For value investors it has been easy to miss decades of outperformance of the S&P 500 because in the past 25 years it has only traded obviously cheap once - during the 2008/09 crash.
For generalists it is easy to miss Danaher’s transformation from a diversified conglomerate into what this year will become a life sciences pure play. The Environmental & Applied Solutions segment will separate from the company in Q4 2023 as standalone public company Veralto, just like Fortive (Industrials) was spun off in 2016 and Envista (Dental) in 2019. These major portfolio changes mean that Danaher’s current products, customers and even economics look very different from the Danaher of 2015-19. Free cash flow per share has jumped from below $5 in 2019 to almost $12 in 2022. Operating margins from high teens to now 25%.
For specialists it has been hard to disentangle temporary COVID demand from durable increases. COVID related therapeutics and vaccines contributed $2bn in 2021 sales, $1bn in 2022 and are now guided only $150m in 2023 - a faster drop-off than management had expected. Might other recent earnings also evaporate? Consensus $10 eps for 2023 is down almost 10% on last year: not a sensible time to buy a growth stock. But over the longer term, just like COVID has left some indelible impacts on us all, I posit that Biotechnology, Life Sciences and Diagnostics (the three segments excluding Veralto) might never look the same again in future, as innovative technologies like mRNA were proven both effective and vital, justifying future efforts and widening the company’s installed base. Even ignoring COVID, plenty of secular drivers such as the efficacy of biologics but just single digit global penetration, or the manufacturing challenges of affordable personalized medicine, remain robust. The timing of the Q1 2020 closing of the company’s largest ever acquisition of GE’s biopharma division, right at the start of the pandemic, made predictability even harder. Sell-side analysts have spent much of the past dozen earnings calls basically asking: “What is normal demand?” To which the company has replied (most recently at JPM in January):
HSD across all 3 segments, DD+ eps growth, for the next 7-10 years.
Still, Peloton…
For members of this site who love to fret about macro and geopolitical risks it is easy to miss Joel Greenblatt’s and Robert Goldstein’s data-driven conclusion that this is a good time to be buying a “highly diversified research portfolio consisting of 700–800 positions selected from a universe of the largest 1,400 US securities, weighted towards those stocks priced at the largest discount to our assessment of value.”
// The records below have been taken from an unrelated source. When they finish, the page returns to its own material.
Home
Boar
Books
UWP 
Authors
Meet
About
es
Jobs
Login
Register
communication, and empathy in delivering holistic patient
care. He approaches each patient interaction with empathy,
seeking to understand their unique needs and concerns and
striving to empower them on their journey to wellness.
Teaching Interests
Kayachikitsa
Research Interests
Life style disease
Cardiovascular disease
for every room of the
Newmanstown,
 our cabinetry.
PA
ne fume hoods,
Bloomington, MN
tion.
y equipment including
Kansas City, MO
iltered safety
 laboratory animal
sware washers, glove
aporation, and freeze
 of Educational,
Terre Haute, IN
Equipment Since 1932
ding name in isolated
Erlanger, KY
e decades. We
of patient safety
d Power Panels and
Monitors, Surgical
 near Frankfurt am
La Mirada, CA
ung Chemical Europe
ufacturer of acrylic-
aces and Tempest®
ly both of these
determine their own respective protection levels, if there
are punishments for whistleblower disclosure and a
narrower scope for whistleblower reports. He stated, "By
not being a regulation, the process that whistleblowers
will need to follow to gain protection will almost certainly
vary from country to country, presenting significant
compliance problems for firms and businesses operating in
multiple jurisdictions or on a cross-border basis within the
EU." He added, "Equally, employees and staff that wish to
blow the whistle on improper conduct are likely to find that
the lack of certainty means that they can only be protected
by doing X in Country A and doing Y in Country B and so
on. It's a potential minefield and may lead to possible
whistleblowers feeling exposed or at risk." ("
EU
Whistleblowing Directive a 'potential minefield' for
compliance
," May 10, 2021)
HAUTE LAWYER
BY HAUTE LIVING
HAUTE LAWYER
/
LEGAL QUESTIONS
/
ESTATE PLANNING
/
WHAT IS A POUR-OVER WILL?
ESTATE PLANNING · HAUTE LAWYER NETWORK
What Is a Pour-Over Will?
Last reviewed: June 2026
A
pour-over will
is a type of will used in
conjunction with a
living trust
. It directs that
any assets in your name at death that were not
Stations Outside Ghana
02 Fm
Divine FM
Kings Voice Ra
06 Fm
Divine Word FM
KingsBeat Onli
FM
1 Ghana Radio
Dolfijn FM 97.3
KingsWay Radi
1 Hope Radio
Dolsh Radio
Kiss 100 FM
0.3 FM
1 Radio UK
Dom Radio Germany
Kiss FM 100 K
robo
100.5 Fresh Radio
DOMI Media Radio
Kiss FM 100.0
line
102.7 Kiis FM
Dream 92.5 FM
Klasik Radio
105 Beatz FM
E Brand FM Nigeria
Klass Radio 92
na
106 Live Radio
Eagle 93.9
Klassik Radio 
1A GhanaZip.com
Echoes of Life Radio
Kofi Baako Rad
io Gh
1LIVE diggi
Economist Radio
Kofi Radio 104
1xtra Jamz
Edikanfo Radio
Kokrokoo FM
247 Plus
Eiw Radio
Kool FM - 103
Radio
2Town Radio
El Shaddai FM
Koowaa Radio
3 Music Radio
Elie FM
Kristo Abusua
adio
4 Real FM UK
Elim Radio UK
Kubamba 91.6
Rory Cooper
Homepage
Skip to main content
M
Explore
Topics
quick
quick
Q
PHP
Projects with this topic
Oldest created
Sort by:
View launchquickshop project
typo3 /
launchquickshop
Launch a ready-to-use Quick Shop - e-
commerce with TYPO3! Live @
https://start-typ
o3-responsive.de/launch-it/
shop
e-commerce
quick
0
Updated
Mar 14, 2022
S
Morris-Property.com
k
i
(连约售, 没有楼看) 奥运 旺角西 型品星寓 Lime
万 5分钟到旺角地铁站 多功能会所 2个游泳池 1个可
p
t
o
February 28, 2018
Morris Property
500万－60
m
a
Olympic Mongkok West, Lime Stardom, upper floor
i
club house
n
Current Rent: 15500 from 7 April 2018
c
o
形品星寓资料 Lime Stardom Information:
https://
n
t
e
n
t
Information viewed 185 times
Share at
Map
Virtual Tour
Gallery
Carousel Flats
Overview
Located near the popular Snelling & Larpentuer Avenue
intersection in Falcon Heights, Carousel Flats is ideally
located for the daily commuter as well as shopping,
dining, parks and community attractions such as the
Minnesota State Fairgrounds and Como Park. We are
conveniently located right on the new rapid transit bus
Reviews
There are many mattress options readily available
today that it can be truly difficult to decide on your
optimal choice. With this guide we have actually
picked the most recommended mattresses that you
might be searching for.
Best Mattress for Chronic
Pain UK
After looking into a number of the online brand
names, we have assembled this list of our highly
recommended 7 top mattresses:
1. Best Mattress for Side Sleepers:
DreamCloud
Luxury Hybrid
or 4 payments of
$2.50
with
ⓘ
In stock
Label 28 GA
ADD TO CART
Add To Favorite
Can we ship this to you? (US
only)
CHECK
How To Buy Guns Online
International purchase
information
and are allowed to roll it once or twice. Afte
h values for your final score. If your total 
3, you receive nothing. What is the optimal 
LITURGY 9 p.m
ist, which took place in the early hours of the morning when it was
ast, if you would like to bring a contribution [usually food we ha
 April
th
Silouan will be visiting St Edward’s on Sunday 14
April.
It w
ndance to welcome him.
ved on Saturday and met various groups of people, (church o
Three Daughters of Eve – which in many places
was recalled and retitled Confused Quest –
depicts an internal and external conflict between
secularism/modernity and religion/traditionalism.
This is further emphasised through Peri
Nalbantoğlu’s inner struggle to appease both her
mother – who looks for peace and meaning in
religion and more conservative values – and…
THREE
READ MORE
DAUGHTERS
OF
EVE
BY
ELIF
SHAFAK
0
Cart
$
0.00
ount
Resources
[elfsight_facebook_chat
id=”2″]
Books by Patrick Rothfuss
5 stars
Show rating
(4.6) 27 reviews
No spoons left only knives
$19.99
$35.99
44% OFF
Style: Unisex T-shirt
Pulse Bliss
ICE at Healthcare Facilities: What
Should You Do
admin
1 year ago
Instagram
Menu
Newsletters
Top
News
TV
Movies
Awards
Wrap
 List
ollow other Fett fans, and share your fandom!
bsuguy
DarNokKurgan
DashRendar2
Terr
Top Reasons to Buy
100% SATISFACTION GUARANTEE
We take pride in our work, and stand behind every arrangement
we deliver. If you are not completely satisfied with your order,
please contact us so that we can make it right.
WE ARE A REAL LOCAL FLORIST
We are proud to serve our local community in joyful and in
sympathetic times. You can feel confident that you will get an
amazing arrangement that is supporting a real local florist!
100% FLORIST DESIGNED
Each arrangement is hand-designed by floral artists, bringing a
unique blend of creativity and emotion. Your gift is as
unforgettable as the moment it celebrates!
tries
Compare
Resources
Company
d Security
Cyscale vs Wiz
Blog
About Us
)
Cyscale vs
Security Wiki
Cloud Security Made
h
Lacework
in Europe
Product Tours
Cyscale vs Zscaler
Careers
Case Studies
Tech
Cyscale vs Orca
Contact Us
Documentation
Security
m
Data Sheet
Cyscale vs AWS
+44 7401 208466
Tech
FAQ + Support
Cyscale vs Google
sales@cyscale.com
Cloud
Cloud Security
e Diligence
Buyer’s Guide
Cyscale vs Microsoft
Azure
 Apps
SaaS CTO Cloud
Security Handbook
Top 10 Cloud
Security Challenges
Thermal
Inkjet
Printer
Source: https://gotham.com
The blue squares to the right of the current intersection of green and red lines above only occurred in 2008-11, a great time in hindsight to buy quality growth.
As final proof that this is a stock that is easy to miss, Danaher has never been written up as a long on this site. And yet:
I do not attempt to present an exhaustive Danaher write-up here. Rather than building a valuation model which attempts to forecast unknowables for decades ahead, my valuation work here simply counts recent profits, listens to credible management forecasts, considers insider alignment and alternatives. For anyone seeking more, there are plenty of good sources. My investment thesis is straight forward but probably too boring for many:
The probability that Danaher can continue its long history as a serial outperformer of the S&P 500 is under-priced at its current merely average valuation.
If management is correct and the company delivers long-term HSD sales growth and DD eps growth, its current 21x P/FCF TTM multiple will prove to have been an attractive entry point. The two very smart Rales brothers, insiders, continue to bet their $20bn this way.
What is Danaher?
The company should be familiar to most VIC members but to quickly summarize it was founded in 1984 by brothers Steven and Mitchell Rales, whose father made his business fortune after growing up in an orphanage.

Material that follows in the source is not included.